20100731 RFI
Kenyan President Mwai Kibaki's push for an endorsement of a new constitution has received a major boost this weekend. Prime Minister Raila Odinga hit the campaign trail again after a month out because of health problems.
Campaigning enters the final stretch this weekend and Odinga ,who is seen as the country's most charismatic campaigner on any issue, is back after undergoing surgery and being ordered by doctors to recover at home.
Odinga and Kibaki have taken their campaign to the Prime Minister's political bedrock of Nyanza province in south-western Kenya. They were preaching to the converted as polls showed there is almost unanimous support for the draft there.
Politicians on both sides of the referendum divide have got just three days to put their message forward and sway undecided voters. Official campaigning will end on Monday with voting next Wednesday.
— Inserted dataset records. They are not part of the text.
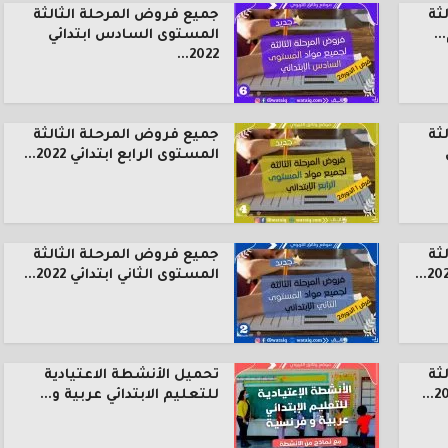
ثة
جميع فروض المرحلة الثالثة
.
المستوى السادس ابتدائي
2022...
ثة
جميع فروض المرحلة الثالثة
المستوى الرابع ابتدائي 2022...
ثة
جميع فروض المرحلة الثالثة
المستوى الثاني ابتدائي 2022...
ثة
تحميل الأنشطة الاعتيادية
للتعليم الابتدائي عربية و...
Since 2007's disputed presidential polls, which gave birth to the current grand coalition government and the push for a new consitition, many Kenyans say they have never seen their usually laid-back president so active. Sometimes he addressed more than three rallies a day.
Both sides are combing the outlying provinces for votes, with final rallies scheduled for Nairobi in the next two days.
The energy Kibaki has put in this campaign is driven by the apparent realisation that some politicians from Kenya's highly populated and flashpoint Rift Valley Province which was the epicentre of the 2008 post-election violence, could still marshal a swing vote and put the new constitution in jeopardy.
This is seen from massive attendance at recent rallies addressed by former President Daniel Arap Moi and Rift Valley political kingpin and Higher Education Minister William Ruto, who are campaigning for a rejection of the draft and are backed by powerful Christian church leaders.